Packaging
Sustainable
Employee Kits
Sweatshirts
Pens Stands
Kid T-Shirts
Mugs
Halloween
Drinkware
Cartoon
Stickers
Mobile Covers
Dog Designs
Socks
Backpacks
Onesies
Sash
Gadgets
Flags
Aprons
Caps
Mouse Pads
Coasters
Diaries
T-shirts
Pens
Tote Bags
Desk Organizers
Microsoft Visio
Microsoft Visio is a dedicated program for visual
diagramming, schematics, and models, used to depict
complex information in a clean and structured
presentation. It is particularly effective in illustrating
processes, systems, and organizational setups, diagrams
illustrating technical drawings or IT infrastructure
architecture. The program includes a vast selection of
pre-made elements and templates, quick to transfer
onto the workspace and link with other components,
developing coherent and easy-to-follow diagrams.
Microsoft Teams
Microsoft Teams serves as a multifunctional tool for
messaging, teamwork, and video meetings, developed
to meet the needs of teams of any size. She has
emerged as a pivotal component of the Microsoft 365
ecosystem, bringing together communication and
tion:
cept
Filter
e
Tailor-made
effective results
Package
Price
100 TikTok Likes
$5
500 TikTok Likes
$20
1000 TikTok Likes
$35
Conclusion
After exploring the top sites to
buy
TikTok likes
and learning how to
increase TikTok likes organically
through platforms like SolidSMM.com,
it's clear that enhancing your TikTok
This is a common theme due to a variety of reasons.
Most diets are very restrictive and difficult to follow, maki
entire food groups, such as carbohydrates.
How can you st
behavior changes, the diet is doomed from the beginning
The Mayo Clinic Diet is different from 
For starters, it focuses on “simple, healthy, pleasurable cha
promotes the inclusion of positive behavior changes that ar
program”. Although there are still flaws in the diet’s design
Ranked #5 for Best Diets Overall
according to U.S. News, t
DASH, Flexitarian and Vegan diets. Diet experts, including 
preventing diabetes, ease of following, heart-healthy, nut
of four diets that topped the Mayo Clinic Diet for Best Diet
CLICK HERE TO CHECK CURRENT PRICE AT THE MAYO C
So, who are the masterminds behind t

...

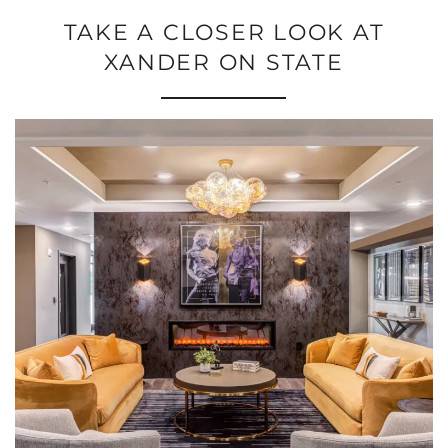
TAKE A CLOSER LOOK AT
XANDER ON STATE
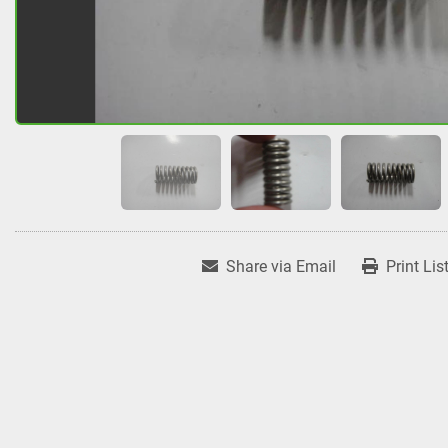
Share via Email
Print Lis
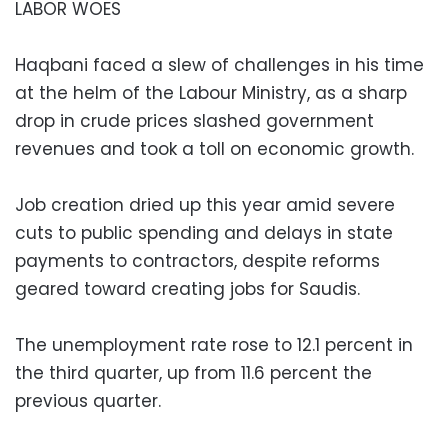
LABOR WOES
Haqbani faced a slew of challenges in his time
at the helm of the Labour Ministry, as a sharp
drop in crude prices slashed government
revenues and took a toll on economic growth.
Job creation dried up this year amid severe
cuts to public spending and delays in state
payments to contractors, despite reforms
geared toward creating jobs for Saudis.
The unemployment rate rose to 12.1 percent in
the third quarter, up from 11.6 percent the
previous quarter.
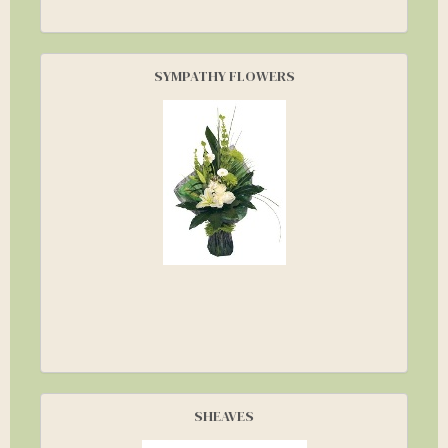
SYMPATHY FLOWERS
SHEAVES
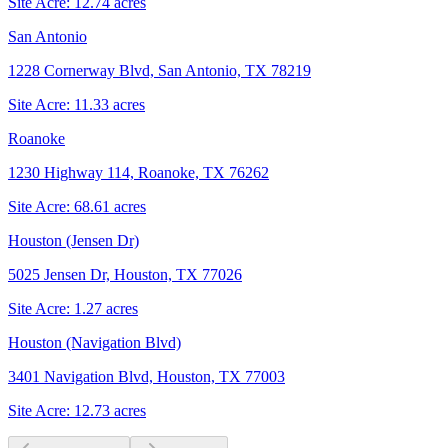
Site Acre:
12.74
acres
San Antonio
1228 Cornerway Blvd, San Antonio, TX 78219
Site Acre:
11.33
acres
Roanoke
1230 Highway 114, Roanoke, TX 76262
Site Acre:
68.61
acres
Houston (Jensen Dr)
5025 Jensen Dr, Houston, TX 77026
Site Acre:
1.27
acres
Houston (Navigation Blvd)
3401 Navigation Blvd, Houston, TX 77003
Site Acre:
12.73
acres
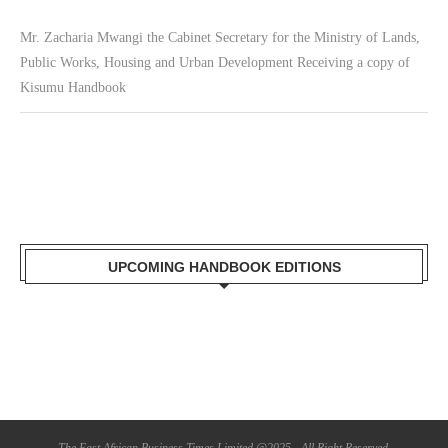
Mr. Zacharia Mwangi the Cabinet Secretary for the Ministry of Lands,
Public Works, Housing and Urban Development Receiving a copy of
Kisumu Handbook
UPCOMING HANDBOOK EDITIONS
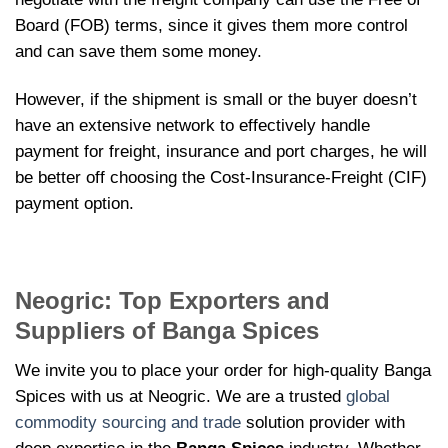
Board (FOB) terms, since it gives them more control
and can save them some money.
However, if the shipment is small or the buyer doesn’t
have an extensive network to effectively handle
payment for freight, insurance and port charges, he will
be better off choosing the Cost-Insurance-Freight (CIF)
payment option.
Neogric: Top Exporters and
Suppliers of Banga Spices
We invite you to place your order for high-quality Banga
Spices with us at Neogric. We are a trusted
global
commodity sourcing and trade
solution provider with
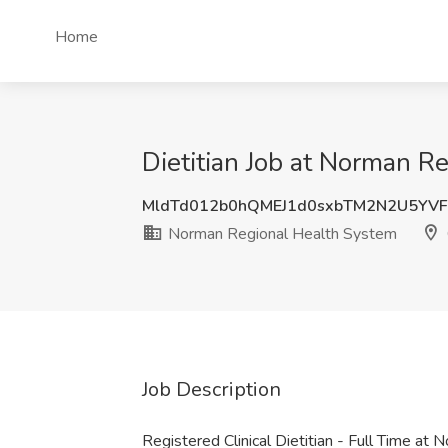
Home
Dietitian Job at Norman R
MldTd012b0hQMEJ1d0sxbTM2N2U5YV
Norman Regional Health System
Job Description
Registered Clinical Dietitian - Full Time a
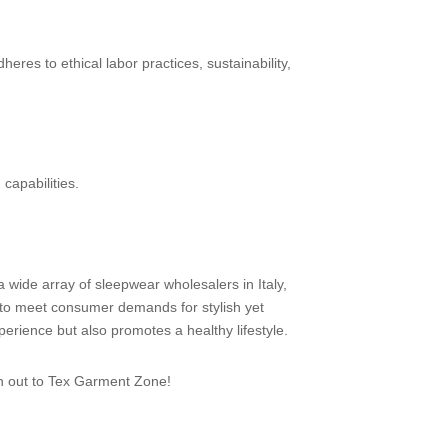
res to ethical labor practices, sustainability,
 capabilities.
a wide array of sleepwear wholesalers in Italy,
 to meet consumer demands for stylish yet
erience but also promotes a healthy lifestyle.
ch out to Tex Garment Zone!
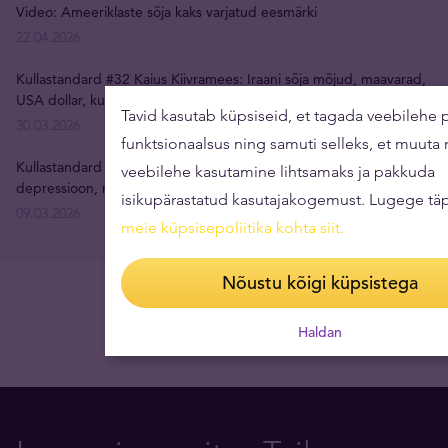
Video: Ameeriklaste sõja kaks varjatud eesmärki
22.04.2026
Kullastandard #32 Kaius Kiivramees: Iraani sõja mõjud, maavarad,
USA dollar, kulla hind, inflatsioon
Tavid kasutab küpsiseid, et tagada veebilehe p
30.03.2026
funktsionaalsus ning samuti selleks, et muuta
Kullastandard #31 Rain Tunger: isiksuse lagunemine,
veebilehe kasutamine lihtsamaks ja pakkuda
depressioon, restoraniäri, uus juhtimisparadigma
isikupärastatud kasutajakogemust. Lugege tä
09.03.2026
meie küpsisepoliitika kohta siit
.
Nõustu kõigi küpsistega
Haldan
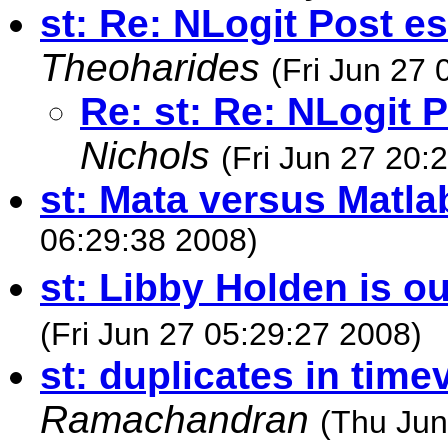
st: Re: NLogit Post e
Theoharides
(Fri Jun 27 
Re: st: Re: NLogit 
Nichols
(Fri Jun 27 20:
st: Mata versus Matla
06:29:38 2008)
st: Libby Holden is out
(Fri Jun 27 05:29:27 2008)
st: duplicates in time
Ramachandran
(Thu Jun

■ Problem details
Search the entries for "Roanoke" and copy out each line that has it.

■ Answer to the problem
Roanoke
1230 Highway 114, Roanoke, TX 76262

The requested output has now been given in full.